As the announcement of IBM acquisition of Watchfire hit the wire on Wednesday, June 6th, there was a lot of buzz going around in the media about the impact of this acquisition. I have provided some of the links from these articles below. Many reporters and security executives have asked me about my thoughts on the topic which I would like to share here as well.
First of all, I think the acquisition is a big-time validation for the application security space. It also means that more and more companies are getting serious about application security. However, application security still has a long way to go. As far as the impact on the existing Watchfire customers, we'll have to wait and see. From all the indications so far, it looks like IBM will suck Watchfire product Appscan into its Rational suite. This can't be good for Watchfire customers because there won't be a standalone product and IBM will not focus on enhancing the security functionality in the product. It'll become just another feature or Rational quality testing suite.
We also believe that there's too much hype about integrating security testing tools into Software Development Lifecycle (SDLC). We agree that's important to test early in the development lifecycle. However, with all this people, companies are starting to focus only on the new applications as they develop.
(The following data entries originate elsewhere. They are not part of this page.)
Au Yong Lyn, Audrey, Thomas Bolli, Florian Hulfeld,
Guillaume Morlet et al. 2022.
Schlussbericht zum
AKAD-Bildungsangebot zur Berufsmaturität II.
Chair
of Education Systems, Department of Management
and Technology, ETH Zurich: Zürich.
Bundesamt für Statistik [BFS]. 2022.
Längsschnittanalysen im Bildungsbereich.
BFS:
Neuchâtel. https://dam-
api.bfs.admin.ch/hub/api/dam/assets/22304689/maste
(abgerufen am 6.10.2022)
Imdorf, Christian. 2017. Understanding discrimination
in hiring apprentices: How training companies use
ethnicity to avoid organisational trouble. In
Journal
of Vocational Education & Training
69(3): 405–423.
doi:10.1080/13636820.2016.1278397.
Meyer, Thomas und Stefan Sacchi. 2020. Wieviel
What about the remaining 99% of Web applications that are already in production? A good analogy is the anti-virus products where anti-virus scan can be run before OS and other software are installed on the desktop but most of the testing occurs after the user starts using the desktop.
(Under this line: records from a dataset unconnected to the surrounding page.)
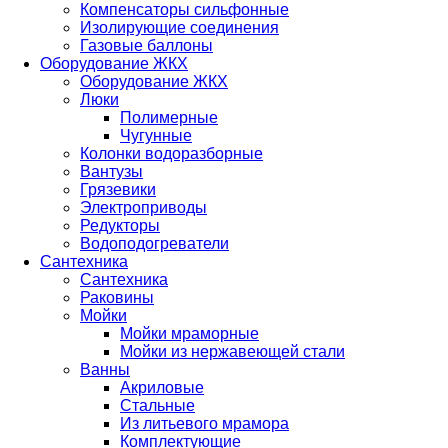
Компенсаторы сильфонные
Изолирующие соединения
Газовые баллоны
Оборудование ЖКХ
Оборудование ЖКХ
Люки
Полимерные
Чугунные
Колонки водоразборные
Вантузы
Грязевики
Электроприводы
Редукторы
Водоподогреватели
Сантехника
Сантехника
Раковины
Мойки
Мойки мраморные
Мойки из нержавеющей стали
Ванны
Акриловые
Стальные
Из литьевого мрамора
Комплектующие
Cenzic believes that companies need to take a holistic risk-management approach. Find out how many apps you have and at what stage, find out who owns those apps, track when those apps were tested and how often, understand what's still vulnerable, and at the management level create metrics to understand the security posture of the company and monitor on an ongoing basis. This is not about ad-hoc testing of a few applications just to get a check box item crossed. This is about protecting your brand and your customers.
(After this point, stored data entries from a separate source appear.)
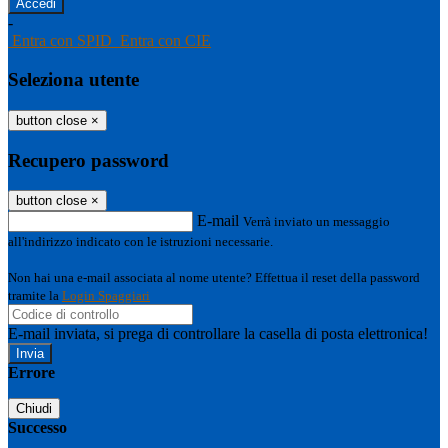
-
Entra con SPID
Entra con CIE
Seleziona utente
button close
×
Recupero password
button close
×
E-mail
Verrà inviato un messaggio
all'indirizzo indicato con le istruzioni necessarie.
Non hai una e-mail associata al nome utente? Effettua il reset della password
tramite la
Login Spaggiari
E-mail inviata, si prega di controllare la casella di posta elettronica!
Errore
Chiudi
Successo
We are sure there'll be more consolidation in this space as various Application Lifecycle Management (ALM) vendors (HP, Compuware, Microsoft, and Borland), Security vendors (Symantec, McAfee, Verisign, and CA), and Infrastructure vendors (Cisco, Juniper, Citrix, and many others) need to add similar functionality to their portfolio. We just hope that the customers will push their vendors to offer combined solutions that are more holistic rather than a point solution as part of a development suite.
Whatever the solution, companies need to start testing applications for security vulnerabilities NOW. We have a catastrophe waiting to happen based on what we saw in Cenzic's first Quarterly Trends Report (download from http://www.cenzic.com) - 7 out of 10 applications are vulnerable, about 70% of total vulnerabilities are application related, and over 75% of attacks happening at the application layer - a recipe for a disaster for the Commercial and the Government sectors.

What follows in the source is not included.